Enrichment mechanism occurs in the land water bodies, lagoon-wet land and estuaries system, while the Dispersion mechanism found in open sea environment.
In freshwater and inshore waterbodies CDOM comes from primary production and also substantially from a variety of terrestrial sources like agriculture, forestry, wastewater treatment. The supply can out-strip the capacity of microbes to process it, and the fraction that is resistant to degradation can remain near the surface because these water bodies are relatively shallow.
In the open ocean, waters are far deeper and oligotrophic, so there's less CDOM to be produced per m3 (mainly by primary production), and bacteria rapidly degrade labile/semilabile components in surface waters while refractory CDOM can be transported to the deep ocean.
Most of the coloured dissolved organic matter (CDOM) occurring in freshwater and estuarine waters has been leached from organic rich soils.
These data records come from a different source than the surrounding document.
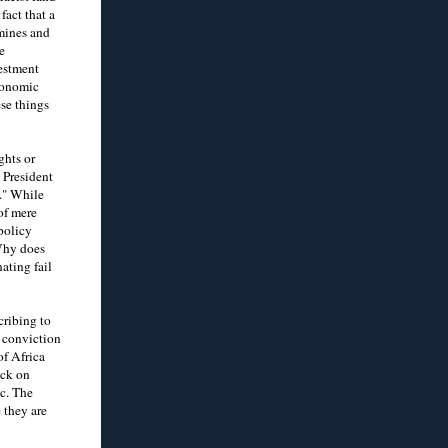
fact that a
mines and
e
vestment
economic
ese things
ghts or
 President
." While
of mere
policy
Why does
ating fail
cribing to
d conviction
of Africa
ack on
ic. The
 they are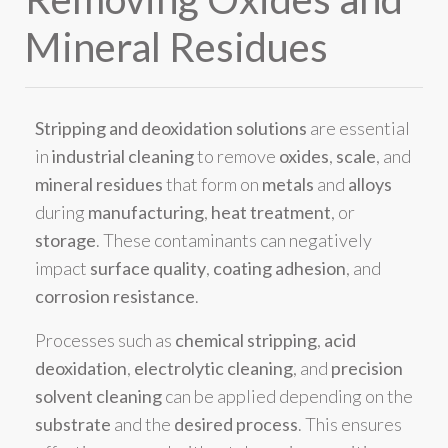
Mineral Residues
Stripping and deoxidation solutions
are essential
in
industrial cleaning
to remove
oxides
,
scale
, and
mineral residues
that form on
metals
and
alloys
during
manufacturing
,
heat treatment
, or
storage
. These contaminants can negatively
impact
surface quality
,
coating adhesion
, and
corrosion resistance
.
Processes such as
chemical stripping
,
acid
deoxidation
,
electrolytic cleaning
, and
precision
solvent cleaning
can be applied depending on the
substrate
and the
desired process
. This ensures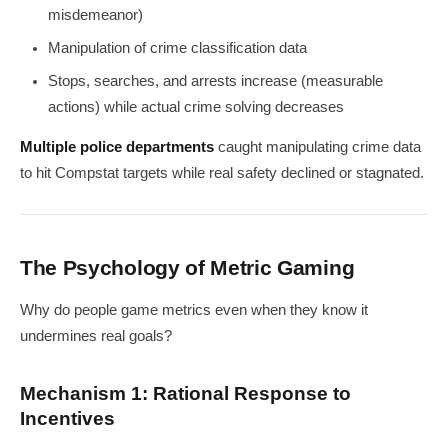
misdemeanor)
Manipulation of crime classification data
Stops, searches, and arrests increase (measurable
actions) while actual crime solving decreases
Multiple police departments
caught manipulating crime data
to hit Compstat targets while real safety declined or stagnated.
The Psychology of Metric Gaming
Why do people game metrics even when they know it
undermines real goals?
Mechanism 1: Rational Response to
Incentives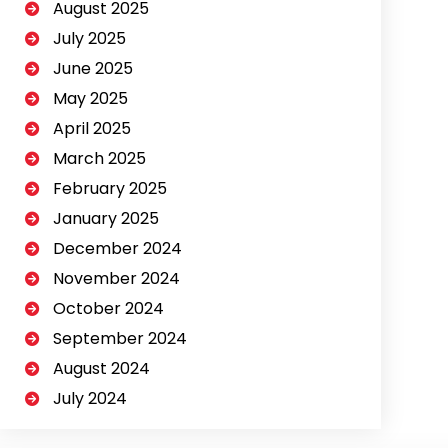
August 2025
July 2025
June 2025
May 2025
April 2025
March 2025
February 2025
January 2025
December 2024
November 2024
October 2024
September 2024
August 2024
July 2024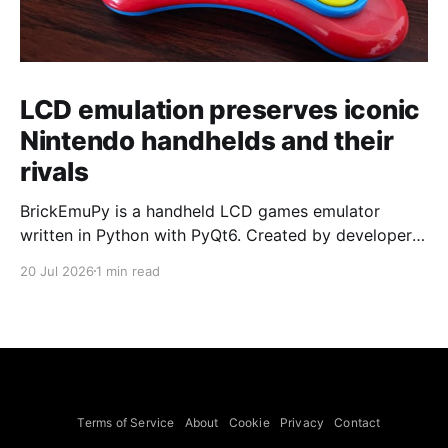
LCD emulation preserves iconic
Nintendo handhelds and their
rivals
BrickEmuPy is a handheld LCD games emulator
written in Python with PyQt6. Created by developers
Azya52 and Andrei Cherniaev, the project has
20 Jul 2026
1 min read
already preserved more than 60 portable classics
and has been highlighted by Time Extension. The
collection spans Tamagotchis and Digimon Digivices
to Legend of Zelda and Super Mario
Terms of Service
About
Cookie
Privacy
Contact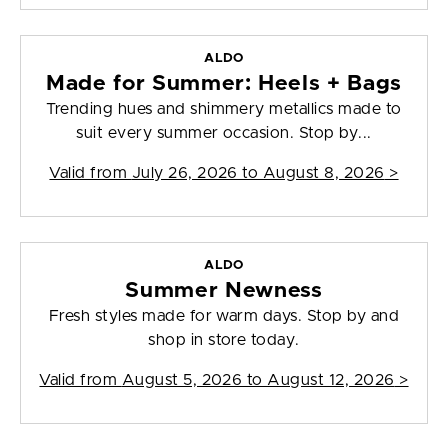
ALDO
Made for Summer: Heels + Bags
Trending hues and shimmery metallics made to
suit every summer occasion. Stop by...
Valid from
July 26, 2026 to August 8, 2026
>
ALDO
Summer Newness
Fresh styles made for warm days. Stop by and
shop in store today.
Valid from
August 5, 2026 to August 12, 2026
>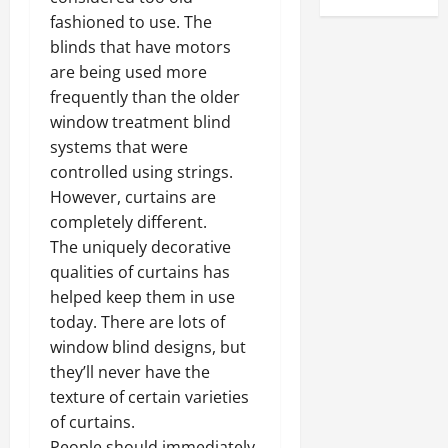
fashioned to use. The
blinds that have motors
are being used more
frequently than the older
window treatment blind
systems that were
controlled using strings.
However, curtains are
completely different.
The uniquely decorative
qualities of curtains has
helped keep them in use
today. There are lots of
window blind designs, but
they’ll never have the
texture of certain varieties
of curtains.
People should immediately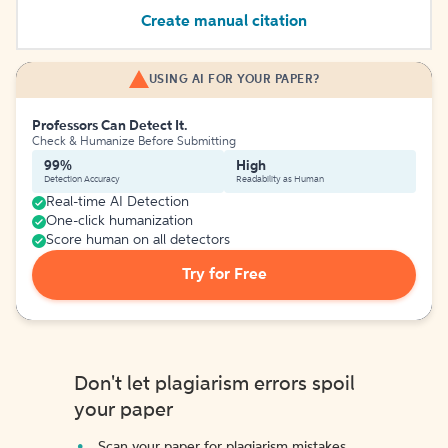
Create manual citation
USING AI FOR YOUR PAPER?
Professors Can Detect It.
Check & Humanize Before Submitting
99%
High
Detection Accuracy
Readability as Human
Real-time AI Detection
One-click humanization
Score human on all detectors
Try for Free
Don't let plagiarism errors spoil
your paper
Scan your paper for plagiarism mistakes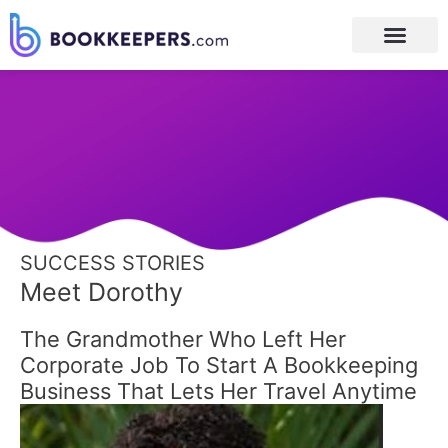
Post
navigation
SUCCESS STORIES
Meet Dorothy
The Grandmother Who Left Her
Corporate Job To Start A Bookkeeping
Business That Lets Her Travel Anytime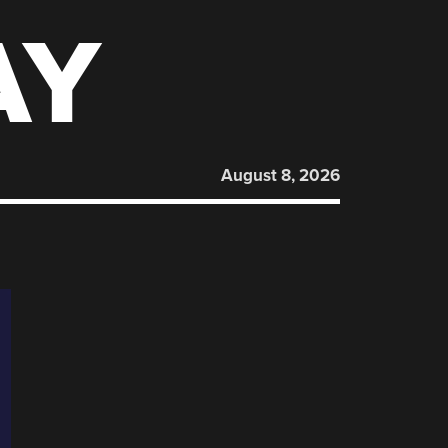
AY
August 8, 2026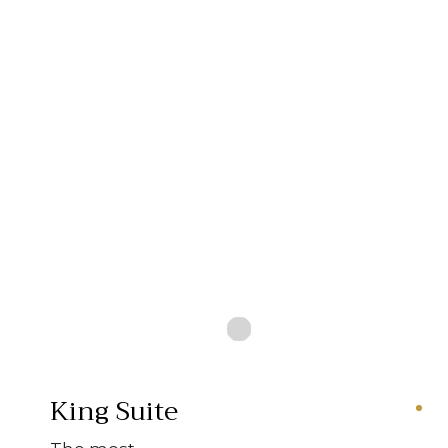
King Suite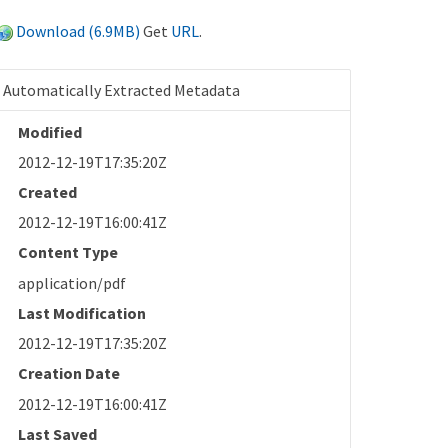
Download (6.9MB)
Get
URL
.
Automatically Extracted Metadata
Modified
2012-12-19T17:35:20Z
Created
2012-12-19T16:00:41Z
Content Type
application/pdf
Last Modification
2012-12-19T17:35:20Z
Creation Date
2012-12-19T16:00:41Z
Last Saved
Humic substances, which result from the incomplete decomposition of terrestrial plant material, make up the bulk of this CDOM. As CDOM is carried by rivers from land to ocean, a sequence of processes act on these substances. First, flocculation affects a large portion as it crosses the salinity gradient between freshwater and seawater, so that portion is effectively removed as it settles out of the water. Secondly, sunlight is, by definition, absorbed by CDOM and the absorption of certain radiations may lead to photo-degradation into components which are no longer optically active, i.e. no longer coloured. Thirdly, marine microbes may also contribute to CDOM degradation, releasing enzymes that break down the photodegraded components into a form they can absorb. All in all, these processes explain why CDOM is much more abundant in freshwater than in seawater, even though there are also sources of CDOM in the ocean such as biological production.
I would think the only factor that could result large differences in CDOM abundance between fresh/estuarine and open oceanic waters: "their proximity to the terrestrial environment and the processes the occurs within/around each of these systems". As mentioned in the previous answers, CDOM can enter into the aquatic systems from allochthonous sources (e.g., terrestrial sources such as runoff from soil and wetlands etc. and anthropogenic inputs such as water water discharge, agricultural etc.) and autochthonous sources (e.g., primary production). Although several factors/processes such as precipitation/evaporation, land cover around lake, drainage area, water residence time, season (and many more), photo-bleaching, microbial degradation can affect CDOM supply and their abundance in a water column; allochthonous sources generally dominates autochthonous sources likely because of more than one process work collectively in controlling CDOM supply to the system. On the other hand, autochthonous sources (e.g., primary production) are often limited by several environmental factors, but their contribution to bulk CDOM can be notable in extreme cases (e.g., Cyanobacteria bloom in lakes).
As we move to estuary, terrestrial (allochthonous) CDOM enters mainly via rivers and streams where they are already diluted by freshwater in a river and salt water in an estuary. Also, as mentioned above, the processes such as floccuation & sedimentation, photo-bleaching, and microbial degradation remove a large portion of CDOM in addition to dilution in a water column. This could be a potential reason that estuary generally have lower CDOM concentrations than inland water bodies. [There are exceptions, such as the head Apalachicola Estuary and the Carrabelle River (black/dark brown water) that have low tidal influence and are surrounded by highly productive wetlands/vegetation cover, thus, have CDOM abundance similar to inland water bodies (Joshi et al., 2017)]
In Open Ocean, authchthonous sources are the major drivers of CDOM abundance with minimum or no influence of allochtonous sources due to its remoteness to land. Additionally, CDOM extinction processes are still present. Thus, CDOM abundance is the smallest compared to the other two systems.